At 4am I could see dawn approaching from the east and I knew the end was nigh – only 3 more to go! The support on the FB group throughout the night was excellent with virtual marshals encouraging us and I don’t think I would’ve completed without them.
I can only loosely describe my last 3 outings as runs – everything was stiff and achy and I must have looked like a geriatric running. I just wanted to sleep. 7.11am and I was done – time for breakfast which tasted fantastic as all I’d really eaten was sugar for the previous 24 hours. Then it was time for bed.
After a few hours sleep I got up, did some washing and came to appreciate how many shorts/t-shirts/pairs of socks/sports bras I actually possessed and had worn during the duration of the challenge. I’d worn the same trainers throughout though even when they were soaking wet – it’s not like I’ve only got 1 pair so I can only blame it on sleep deprivation.
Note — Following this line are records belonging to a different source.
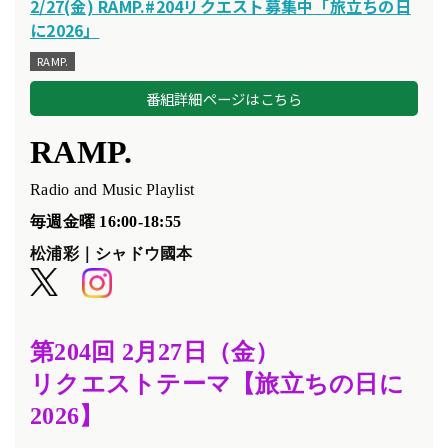
2/27(金) RAMP.#204リクエスト募集中「旅立ちの日
に2026」
RAMP.
番組詳細ページはこちら
RAMP.
Radio and Music Playlist
毎週金曜 16:00-18:55
松浦彩｜シャドウ國本
第204
回 2
月27
日（金）
リクエスト
テーマ【旅立ちの日に
2026
】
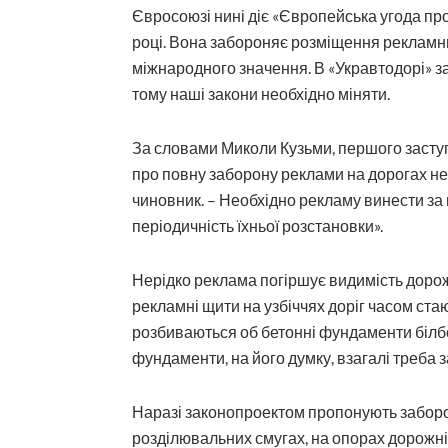
Євросоюзі нині діє «Європейська угода про
році. Вона забороняє розміщення рекламни
міжнародного значення. В «Укравтодорі» за
тому наші закони необхідно міняти.
За словами Миколи Кузьми, першого засту
про повну заборону реклами на дорогах не
чиновник. – Необхідно рекламу винести за 
періодичність їхньої розстановки».
Нерідко реклама погіршує видимість дорожн
рекламні щити на узбіччях доріг часом стаю
розбиваються об бетонні фундаменти білборд
фундаменти, на його думку, взагалі треба 
Наразі законопроектом пропонують заборо
розділювальних смугах, на опорах дорожніх 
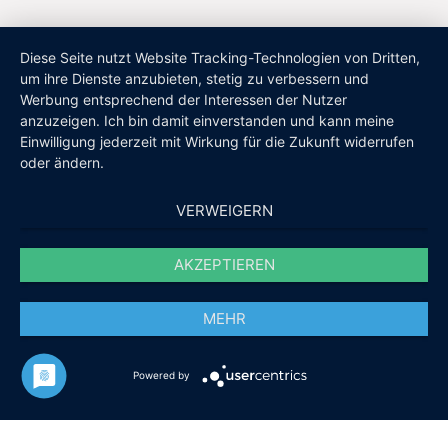
Diese Seite nutzt Website Tracking-Technologien von Dritten,
um ihre Dienste anzubieten, stetig zu verbessern und
Werbung entsprechend der Interessen der Nutzer
anzuzeigen. Ich bin damit einverstanden und kann meine
Einwilligung jederzeit mit Wirkung für die Zukunft widerrufen
oder ändern.
VERWEIGERN
AKZEPTIEREN
MEHR
Powered by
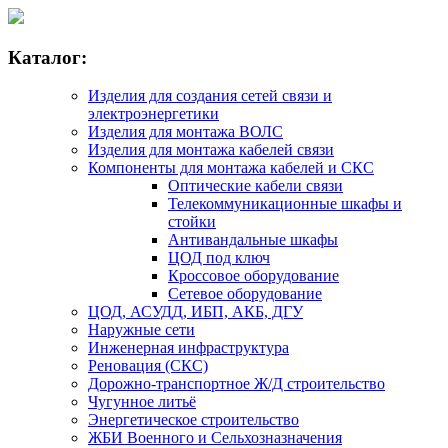
Каталог:
Изделия для создания сетей связи и
электроэнергетики
Изделия для монтажа ВОЛС
Изделия для монтажа кабелей связи
Компоненты для монтажа кабелей и СКС
Оптические кабели связи
Телекоммуникационные шкафы и
стойки
Антивандальные шкафы
ЦОД под ключ
Кроссовое оборудование
Сетевое оборудование
ЦОД, АСУДД, ИБП, АКБ, ДГУ
Наружные сети
Инженерная инфраструктура
Реновация (СКС)
Дорожно-транспортное Ж/Д строительство
Чугунное литьё
Энергетическое строительство
ЖБИ Военного и Сельхозназначения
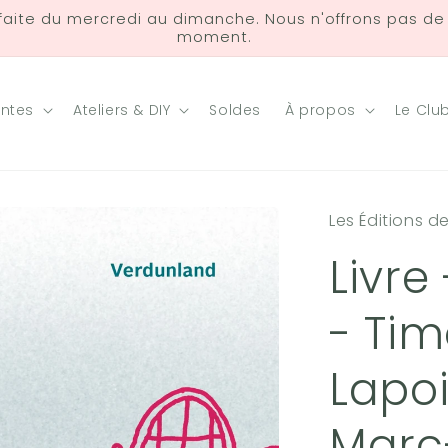
 faite du mercredi au dimanche. Nous n'offrons pas de l
moment.
antes
Ateliers & DIY
Soldes
À propos
Le Clu
Les Éditions d
Livre
- Ti
Lapoi
Marc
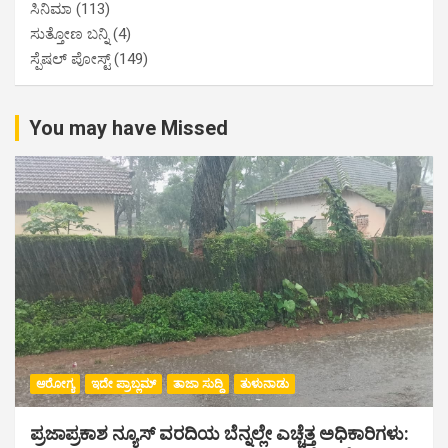
ಸಿನಿಮಾ
(113)
ಸುತ್ತೋಣ ಬನ್ನಿ
(4)
ಸ್ಪೆಷಲ್ ಪೋಸ್ಟ್
(149)
You may have Missed
ಆರೋಗ್ಯ
ಇದೇ ಪ್ರಾಬ್ಲಮ್
ತಾಜಾ ಸುದ್ದಿ
ತುಳುನಾಡು
ಪ್ರಜಾಪ್ರಕಾಶ ನ್ಯೂಸ್ ವರದಿಯ ಬೆನ್ನಲ್ಲೇ ಎಚ್ಚೆತ್ತ ಅಧಿಕಾರಿಗಳು:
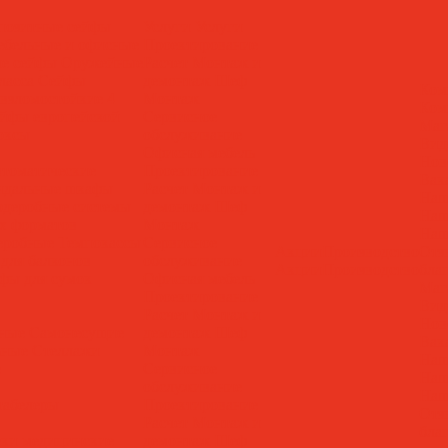
позитные сейфы
Услуги
Услуги
бельные и офисные
Проектирование
ие сейфы
Оружейные
Расчет
Монтаж и
ласса
Сейфы
демонтаж
Шеф
Ком
взломостойкие 4
Монтаж
Ком
йфы европейской
Сервисное
Маг
оксы
обслуживание
Вид
Офисная мебель
Нов
томатические
Проектирование
Вак
ндальные шкафы
Расчет
Монтаж и
Наш
рдеробные системы
демонтаж
Шеф
Наш
х форматов
Монтаж
Наш
еробные
Темпокассы
Сервисное
Акции
Производство
Отз
для балконов
обслуживание
Акции
Производство
бла
фы для сумок
Офисная мебель
Маг
Проектирование
Вид
Расчет
Монтаж и
Нов
нные
Самонесущие
демонтаж
Шеф
Вак
ьные
Стеллажи
Монтаж
Наш
e
Сервисное
Наш
обслуживание
Наш
абелеры
Проектирование
Отз
Расчет
Монтаж и
бла
еки медицинские
демонтаж
Шеф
By midday I was absolutely ravenous and was so grateful for the shepherd’s pie I made. I uploaded my results on to the internet and I was done – time to kick back and wait for the medal to arrive. I have included a photo of Bruno, one of my Rottweilers, wearing the medal as he is a significantly more photogenic than me and did run about 100 yards with me!
I really enjoyed the challenge and have to admit to those 24 hours being one of my most productive in a long time. There’s another P24 scheduled for October when the clocks change again but I might only do the 12 hour one then!
Since P24 I’ve also done their M25 Vultra which was running the equivalent of the M25 – 117 miles and you could pick the length of time you wanted to complete in, from 1 day to 30, (needless to say I picked the 30 day option and it took me 24) and the 7 in 7 which was any distance you wanted but you had to run for 7 days on the trot!
I’ve also done the ‘Run 8K with a mate’ charity run for the Samaritans – this was with my daughter Nats and as she’d been the last person I’d run with on the day that lockdown was announced it was fitting that she was the first person I went out with again!
Running has kept me sane this year and it’s been nice to get back to some club sessions over the last few weeks – really need some effort/tempo sessions now though before I lose any speed that I might once have possessed.